Tuesday, June 14, 2005
Income Disparity as an Anti-Poverty Tool
Continuing our conversation on income disparity, reader Owen Heslin ties his defense of growing income disparity with his perspective on the historical record:
If, in the course of human events, the only sustained decrease in poverty has been accompanied by a sustained increase in income disparity, it is quite possible that the latter may be a precondition for the former. If one could show me a period of human history where income disparity decreased, and poverty decreased, I would be more than willing to revise my opinion. But fighting poverty in our communities located in the real world must be guided by results, and not theory.
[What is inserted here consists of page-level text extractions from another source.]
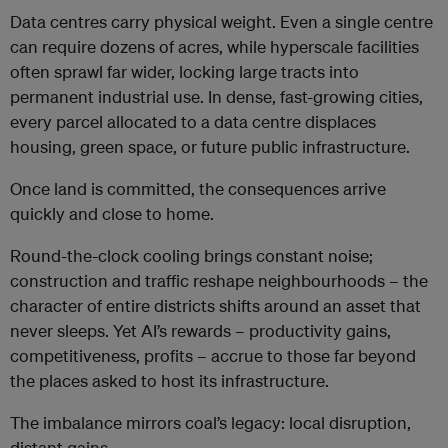
Data centres carry physical weight. Even a single centre
can require dozens of acres, while hyperscale facilities
often sprawl far wider, locking large tracts into
permanent industrial use. In dense, fast-growing cities,
every parcel allocated to a data centre displaces
housing, green space, or future public infrastructure.
Once land is committed, the consequences arrive
quickly and close to home.
Round-the-clock cooling brings constant noise;
construction and traffic reshape neighbourhoods – the
character of entire districts shifts around an asset that
never sleeps. Yet AI’s rewards – productivity gains,
competitiveness, profits – accrue to those far beyond
the places asked to host its infrastructure.
The imbalance mirrors coal’s legacy: local disruption,
distant gains.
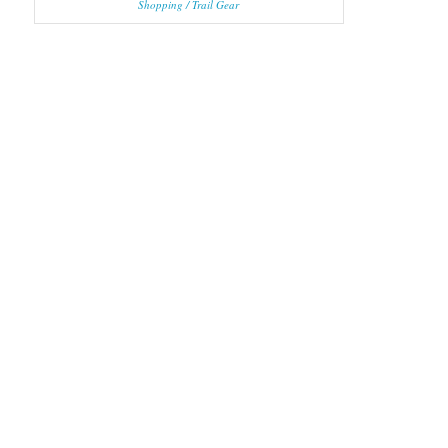
Shopping / Trail Gear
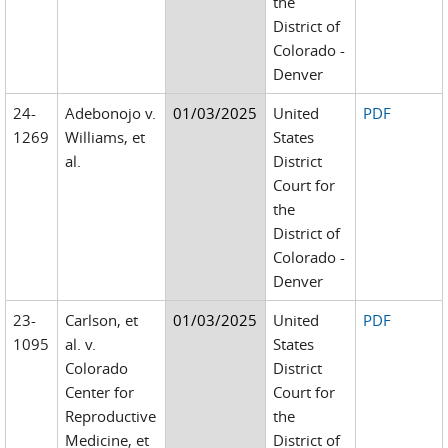
the
District of
Colorado -
Denver
24-
Adebonojo v.
01/03/2025
United
PDF
1269
Williams, et
States
al.
District
Court for
the
District of
Colorado -
Denver
23-
Carlson, et
01/03/2025
United
PDF
1095
al. v.
States
Colorado
District
Center for
Court for
Reproductive
the
Medicine, et
District of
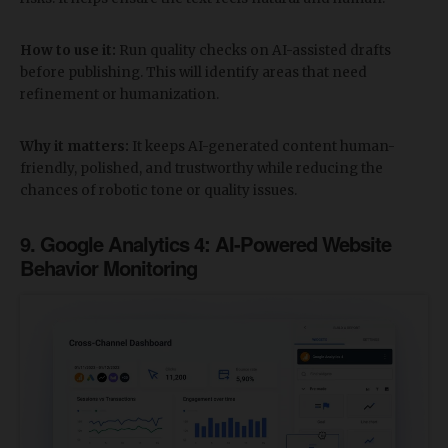
How to use it:
Run quality checks on AI-assisted drafts
before publishing. This will identify areas that need
refinement or humanization.
Why it matters:
It keeps AI-generated content human-
friendly, polished, and trustworthy while reducing the
chances of robotic tone or quality issues.
​9.
Google Analytics 4: AI-Powered Website
Behavior Monitoring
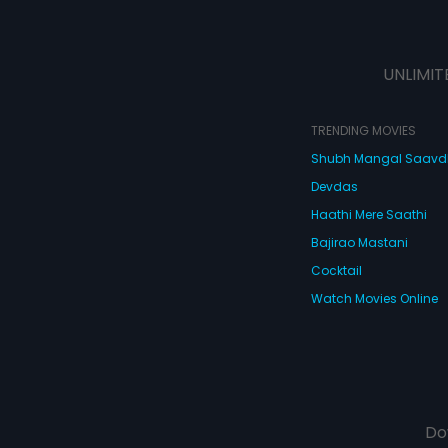
UNLIMIT
TRENDING MOVIES
Shubh Mangal Saav
Devdas
Haathi Mere Saathi
Bajirao Mastani
Cocktail
Watch Movies Online
Do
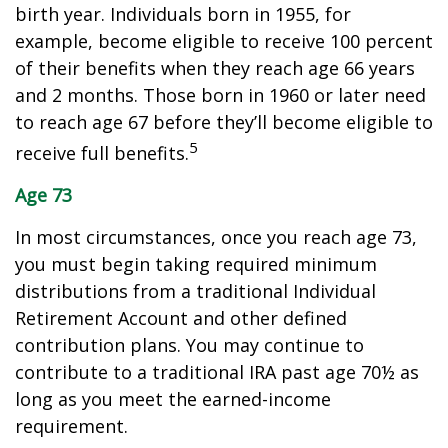
birth year. Individuals born in 1955, for
example, become eligible to receive 100 percent
of their benefits when they reach age 66 years
and 2 months. Those born in 1960 or later need
to reach age 67 before they’ll become eligible to
5
receive full benefits.
Age 73
In most circumstances, once you reach age 73,
you must begin taking required minimum
distributions from a traditional Individual
Retirement Account and other defined
contribution plans. You may continue to
contribute to a traditional IRA past age 70½ as
long as you meet the earned-income
requirement.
It hardly seems right to decry income disparity when history suggests it may in fact be necessary to lift people out of poverty. I know it's not right to adhere to theories that don't work, resigning the poor to sink into deeper poverty, while we pride ourselves on the Biblical rationale for doing so.
I find it difficult to believe that poverty and income disparity have never simultaneously decreased over the entire course of human history. The French Revolution? The New Deal? If Heslin is correct, then shouldn't the Dorothy Day types among us be picketing for higher CEO pay and a reduced minimum wage?
And Matt Festa clarifies that the problem:
that is being reflected by growing income disparity is the lessening of mobility up and down. We live in a very demanding world that asks a lot ut of us. The people who tend to succeed in this world are highly motived and educated people. The data suggests that families tend to transmit these values better than others. Middle class and upper class families tend to provide better education for their children. How do we go about inculcating these values to those who are not exposed to them? How do we provide a better education for those that have them but do not have the means of providing them?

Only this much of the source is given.